Whew! I sent my mother off at the airport this morning, after a very busy trip. Most of it was shopping, actually, because her Christmas present was to get me a chest of drawers, which pretty much had to be selected here. But we did have a pleasure trip.
My mother likes naturally beauty and places that don't look like rural Pennsylvania, where she now lives. So I decided to take her to Joshua Tree National Park. It's a huge preserve out in the Mojave Desert, about 100 miles east of L.A. Neither of us had been there before. In fact, I really hadn't been out in pure desert before at all.
It's an amazing place. It's hard to explain how alien it looks, even to someone from a neighboring ecosystem. Joshua trees are actually a type of yucca plant that grows in a treelike fashion; if you just know them from the picture on the U2 album, you really don't get an idea of how weird they look. The guide described them as looking like Dr.

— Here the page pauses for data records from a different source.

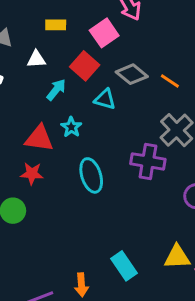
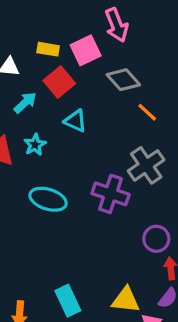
yellow rectangle: (56, 25) -> (48, 49), moved
gray diamond: (132, 74) -> (123, 80), moved
cyan ellipse: (91, 175) -> (48, 199), turned -64

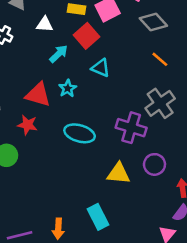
gray diamond: (123, 80) -> (153, 22), moved
purple circle: (156, 239) -> (154, 164), moved
yellow triangle: (126, 300) -> (119, 173), moved

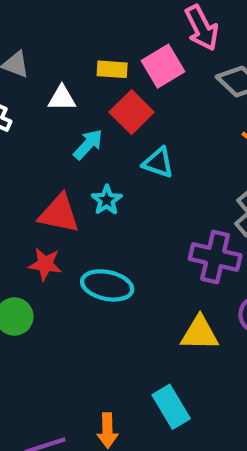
cyan ellipse: (80, 133) -> (107, 285), moved

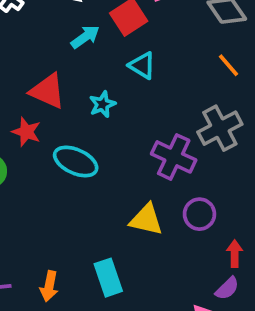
cyan star: (107, 200) -> (102, 104), moved

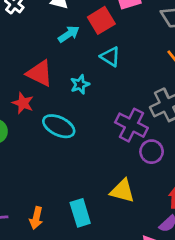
purple circle: (199, 214) -> (152, 152), moved
yellow triangle: (146, 220) -> (122, 191), moved

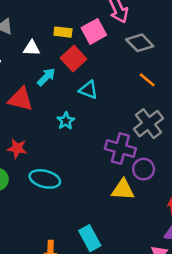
red triangle: (40, 73) -> (21, 99), moved
cyan ellipse: (59, 126) -> (45, 179), moved
yellow triangle: (122, 191) -> (123, 190), moved

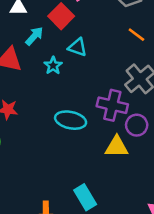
cyan star: (66, 121) -> (53, 66), moved
cyan ellipse: (45, 179) -> (71, 120), moved

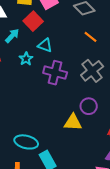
purple cross: (112, 105) -> (55, 73), moved
cyan ellipse: (71, 120) -> (26, 142), moved

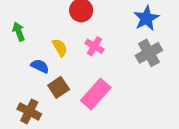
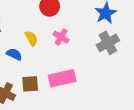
brown square: (59, 87) -> (30, 84), moved, turned 30
pink rectangle: (96, 94) -> (62, 78), turned 35

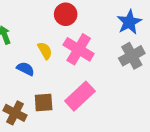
pink cross: (61, 37) -> (79, 49), size x1.6
pink rectangle: (62, 78) -> (80, 96), turned -30

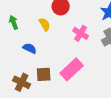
pink cross: (79, 49) -> (81, 33), moved, size x0.7
yellow semicircle: (45, 51) -> (45, 24), moved

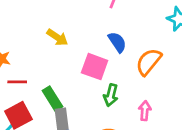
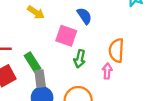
orange semicircle: (149, 62) -> (116, 50), moved, turned -35

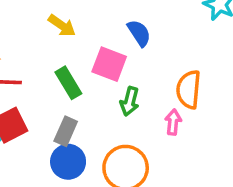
green rectangle: (33, 62) -> (68, 83), moved
gray rectangle: (40, 79) -> (66, 131), turned 30

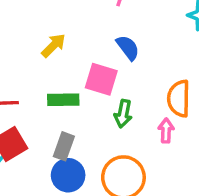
yellow arrow: (62, 26) -> (54, 45), turned -76
green rectangle: (68, 83) -> (63, 100), turned -56

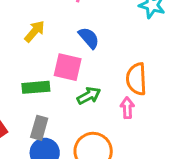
yellow arrow: (54, 45) -> (35, 31), moved
green arrow: (123, 114) -> (89, 96), turned -125

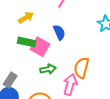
green rectangle: (36, 87) -> (27, 42), moved
pink arrow: (127, 108) -> (70, 84), size x1.5

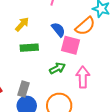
pink square: (40, 47) -> (71, 45), moved
orange semicircle: (82, 68) -> (85, 26), moved, turned -130

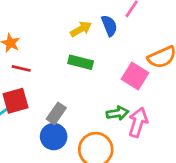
blue semicircle: (58, 30) -> (109, 26), moved
green arrow: (57, 68) -> (117, 113), moved

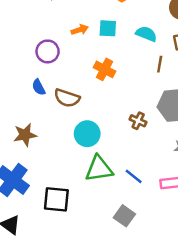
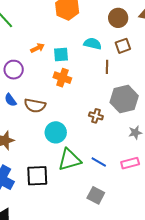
cyan square: (108, 28) -> (61, 55), moved
black square: (56, 199) -> (37, 176), moved

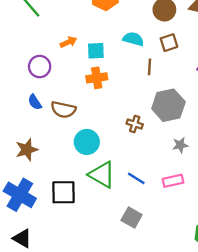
orange cross: (62, 78) -> (97, 78), turned -30
green triangle: (69, 160) -> (102, 175), turned 45

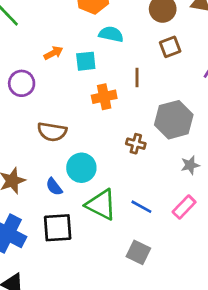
cyan semicircle: (133, 39) -> (111, 34), moved
brown line: (150, 67) -> (137, 77), moved
orange cross: (97, 78) -> (104, 97), moved
blue semicircle: (35, 102) -> (54, 187), moved
pink rectangle: (173, 181) -> (184, 207), turned -30

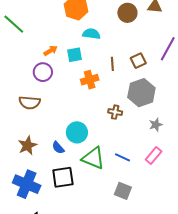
brown square: (170, 47) -> (138, 61), moved
purple circle: (22, 83) -> (43, 72), moved
brown semicircle: (52, 132) -> (30, 103), moved

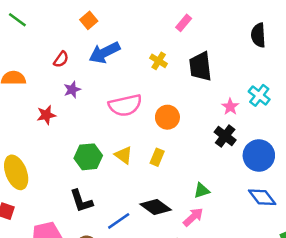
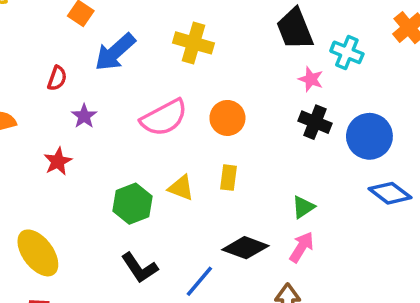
yellow cross: (159, 61) -> (193, 43), size x1.5
black trapezoid: (200, 66) -> (295, 29), moved

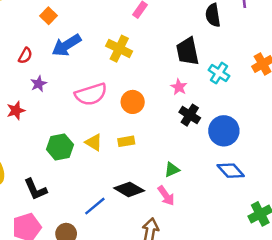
pink star: (311, 79) -> (179, 87), moved
yellow rectangle: (228, 178) -> (126, 141), turned 63
pink arrow: (302, 247) -> (166, 196), turned 102
black L-shape: (140, 268) -> (35, 189), moved

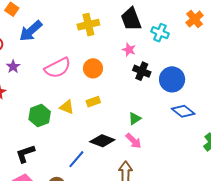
yellow cross: (119, 49) -> (88, 25), moved, turned -30
black L-shape: (35, 189) -> (25, 154), turned 105

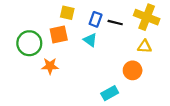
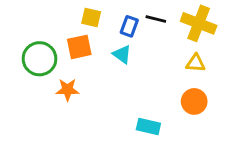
black line: (115, 23) -> (156, 19), moved
orange circle: (133, 70) -> (194, 101), moved
cyan rectangle: (110, 93) -> (148, 126), turned 42

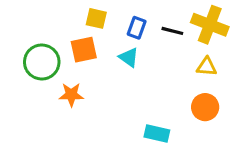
black line: (156, 19) -> (172, 31), moved

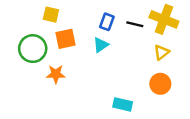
yellow square: (96, 18) -> (51, 15), moved
cyan triangle: (129, 57) -> (101, 45), turned 49
yellow triangle: (207, 67) -> (162, 52), turned -42

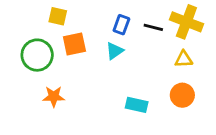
yellow triangle: (162, 52) -> (184, 59), turned 35
orange star: (56, 74) -> (54, 97), moved
cyan rectangle: (123, 104) -> (137, 105), moved

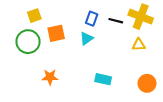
yellow square: (58, 16) -> (34, 16), moved, turned -32
orange circle: (182, 95) -> (147, 83), moved
orange star: (54, 97) -> (50, 77), moved

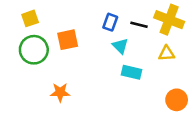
yellow square: (34, 16) -> (30, 18), moved
cyan triangle: (86, 38) -> (120, 46), moved, turned -40
cyan rectangle: (103, 79) -> (131, 72), moved

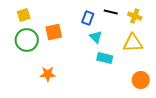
yellow cross: (169, 20) -> (135, 16), size x0.6
black line: (139, 25) -> (111, 12), moved
yellow triangle: (167, 53) -> (133, 43), size x1.5

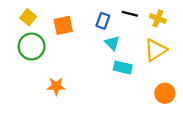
yellow square: (24, 15) -> (28, 17), turned -32
orange square: (54, 32) -> (63, 25), moved
yellow triangle: (133, 43) -> (156, 50), turned -30

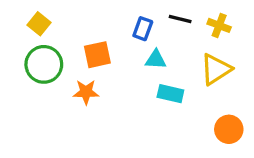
orange square: (63, 25) -> (97, 55), moved
cyan triangle: (112, 43) -> (156, 60), turned -42
orange star: (56, 86) -> (86, 92), moved

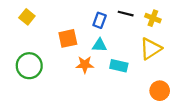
cyan triangle: (156, 60) -> (100, 45), moved
green circle: (44, 64) -> (29, 66), moved
orange star: (86, 92) -> (85, 65), moved

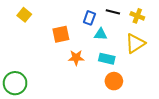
cyan triangle: (100, 45) -> (101, 34), moved
green circle: (29, 66) -> (15, 83), moved
orange circle: (160, 91) -> (114, 81), moved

Suess trees, which is getting at it. The branches of each tree twist in their own freewheeling fashion, and looking at a whole "forest" of them you may wonder if you ate one of those desert mushrooms without realizing it.
There are also rock formations that defy description. This picture of Skull Rock gives you an idea, but you really have to see them in situ to believe them. There are these great "piles" of boulders that look so haphazard that my mother was convinced that in an earthquake they'd tumble down. Yet when you climb on them you realize the "loose" rocks are totally immobile.

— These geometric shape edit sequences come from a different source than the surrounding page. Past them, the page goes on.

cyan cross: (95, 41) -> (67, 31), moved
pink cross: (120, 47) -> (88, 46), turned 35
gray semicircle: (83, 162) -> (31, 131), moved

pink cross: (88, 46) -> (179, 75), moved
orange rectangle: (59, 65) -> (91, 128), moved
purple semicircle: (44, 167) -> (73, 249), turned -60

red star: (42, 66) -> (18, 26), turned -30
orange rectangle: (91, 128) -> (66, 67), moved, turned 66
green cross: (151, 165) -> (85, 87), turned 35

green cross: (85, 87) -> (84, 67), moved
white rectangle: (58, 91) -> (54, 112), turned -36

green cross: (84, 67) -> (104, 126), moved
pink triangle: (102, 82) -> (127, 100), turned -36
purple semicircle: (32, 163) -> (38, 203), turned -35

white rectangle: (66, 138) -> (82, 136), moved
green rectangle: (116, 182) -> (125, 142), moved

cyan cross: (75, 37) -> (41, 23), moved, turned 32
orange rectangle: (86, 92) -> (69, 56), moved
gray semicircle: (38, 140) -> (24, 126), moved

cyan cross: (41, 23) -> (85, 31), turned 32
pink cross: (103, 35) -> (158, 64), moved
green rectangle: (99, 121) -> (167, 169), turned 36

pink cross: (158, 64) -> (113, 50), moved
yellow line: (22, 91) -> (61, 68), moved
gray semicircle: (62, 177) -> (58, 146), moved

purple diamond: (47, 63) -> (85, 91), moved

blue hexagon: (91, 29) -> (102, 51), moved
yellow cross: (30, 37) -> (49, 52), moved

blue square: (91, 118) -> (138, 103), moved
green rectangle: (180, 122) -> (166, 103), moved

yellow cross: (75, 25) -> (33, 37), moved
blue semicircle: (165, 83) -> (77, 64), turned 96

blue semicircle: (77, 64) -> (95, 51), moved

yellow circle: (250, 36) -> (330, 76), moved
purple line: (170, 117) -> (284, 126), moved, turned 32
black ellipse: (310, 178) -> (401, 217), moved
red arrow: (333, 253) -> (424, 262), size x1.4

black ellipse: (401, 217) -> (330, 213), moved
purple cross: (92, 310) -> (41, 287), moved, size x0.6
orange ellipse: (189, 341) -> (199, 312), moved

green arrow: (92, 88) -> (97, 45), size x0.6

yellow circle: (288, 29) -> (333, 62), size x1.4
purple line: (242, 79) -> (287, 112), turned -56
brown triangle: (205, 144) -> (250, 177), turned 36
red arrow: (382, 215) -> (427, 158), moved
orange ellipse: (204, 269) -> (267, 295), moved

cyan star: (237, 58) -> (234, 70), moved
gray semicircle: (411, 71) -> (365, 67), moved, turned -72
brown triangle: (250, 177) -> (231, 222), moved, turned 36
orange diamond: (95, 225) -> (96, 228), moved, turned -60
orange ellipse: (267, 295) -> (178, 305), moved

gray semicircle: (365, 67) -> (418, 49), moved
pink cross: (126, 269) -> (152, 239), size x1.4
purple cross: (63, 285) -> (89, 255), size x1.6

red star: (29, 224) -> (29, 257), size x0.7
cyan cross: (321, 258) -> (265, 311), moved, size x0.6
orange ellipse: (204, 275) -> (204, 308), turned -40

We didn't stay overnight, but since it got dark early I was able to look at the stars from the desert. From L.A., not surprisingly, few stars are visible. (One speaker at the local planetarium quipped that if Carl Sagan had grown up in L.A., he would have looked at the stars and said there must be dozens and dozens of them.) In Joshua Tree there was such a thick blanket of them it was difficult to pick out the constellations among them. The Milky Way arced almost straight overhead, and the universe seemed oddly close. As I was walking back from the dry cleaners this evening and saw the familiar form of Orion glimmering faintly above, it was hard to believe it was the same sky.

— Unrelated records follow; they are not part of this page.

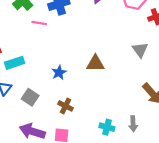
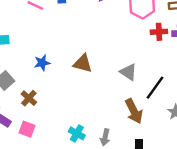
gray triangle: (140, 50) -> (128, 72), moved, turned -35
brown cross: (66, 106) -> (29, 98), moved

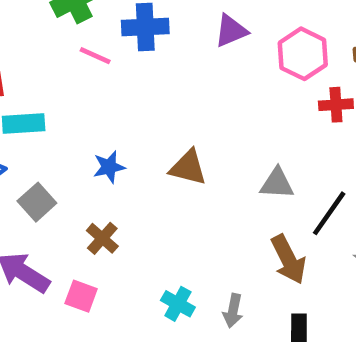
gray triangle: (128, 72) -> (277, 183), turned -30
brown cross: (29, 98) -> (102, 238), moved

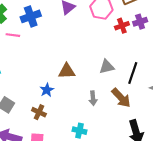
blue star: (109, 167) -> (47, 90), moved
gray arrow: (233, 311) -> (93, 98), moved

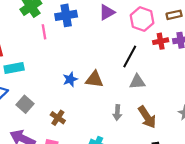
pink line: (13, 35) -> (44, 32), turned 64
black line: (133, 73) -> (130, 56), moved
blue star: (47, 90) -> (70, 79), moved

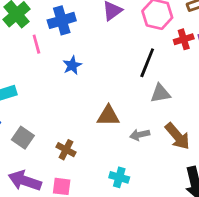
blue star: (70, 79) -> (72, 65), moved
brown triangle: (94, 79) -> (108, 116), moved
gray arrow: (117, 113) -> (140, 135), turned 80

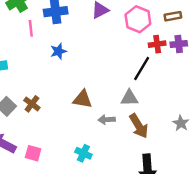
black line: (147, 63) -> (142, 69), moved
gray triangle: (160, 93) -> (129, 98), moved
brown cross: (66, 150) -> (32, 104), moved

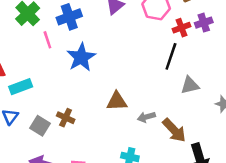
blue star: (58, 51) -> (81, 57), size x1.6
gray triangle: (129, 98) -> (190, 85), moved
brown arrow: (139, 126) -> (174, 130), moved

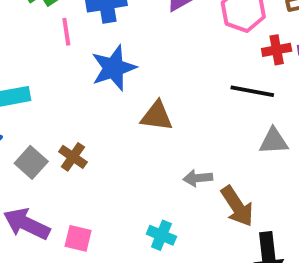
black line: (171, 56) -> (252, 91), turned 72
brown triangle: (117, 101) -> (157, 116), moved

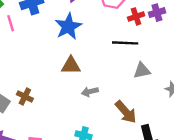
blue star: (114, 68) -> (68, 26), moved
gray arrow: (198, 178) -> (90, 92), moved

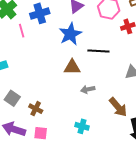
black line: (125, 43) -> (98, 51), moved
brown cross: (25, 96) -> (36, 109), moved

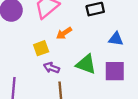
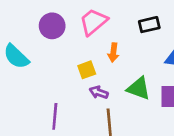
orange arrow: (64, 33) -> (113, 52), turned -49

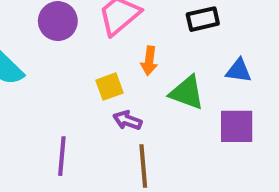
green triangle: (139, 88) -> (187, 93), moved

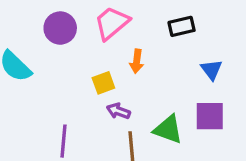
blue triangle: (239, 71) -> (211, 70), turned 45
green triangle: (187, 93) -> (168, 129), moved

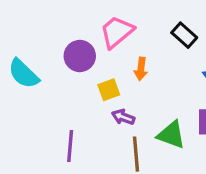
black rectangle: (182, 26) -> (184, 35), turned 55
purple circle: (60, 28) -> (80, 56), moved

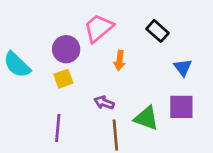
yellow square: (109, 90) -> (63, 79), moved

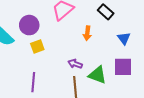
purple circle: (66, 49) -> (29, 25), moved
orange arrow: (120, 60) -> (87, 33), moved
purple arrow: (104, 103) -> (75, 64), moved

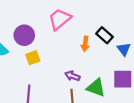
black rectangle: (106, 12) -> (105, 35), moved

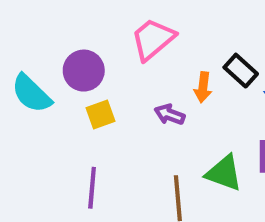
purple arrow: (72, 76) -> (170, 114), moved

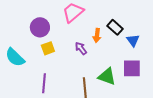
cyan semicircle: (31, 94) -> (15, 57), moved
purple arrow: (170, 114) -> (81, 48), turned 32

My mother and I were both really glad we went there, but I must admit I don't understand wanting to live in the desert. When I was there I enjoyed the beauty but there was an undercurrent of melancholy, a bite. I was aware, subliminally, that this was not a place for humans, that I could die here. It was nearly pure nature, and it was harsh.
On the long drive back we listened to the U2 album. I got it for my sixteenth birthday, so it's almost part of my DNA by now, but it was interesting hearing it after seeing the locale that evidently inspired it. The lyrics are full of desert imagery, and both the melancholy and the harsh purity of the desert inhabit the music. My mother remarked that the park reminds her of the Biblical wilderness, and indeed, the hills look a lot like pictures of Israel that I've seen. It's interesting to think, as Tom said here a while ago, that the Israelites thought the wilderness was God's place. What does that say about him?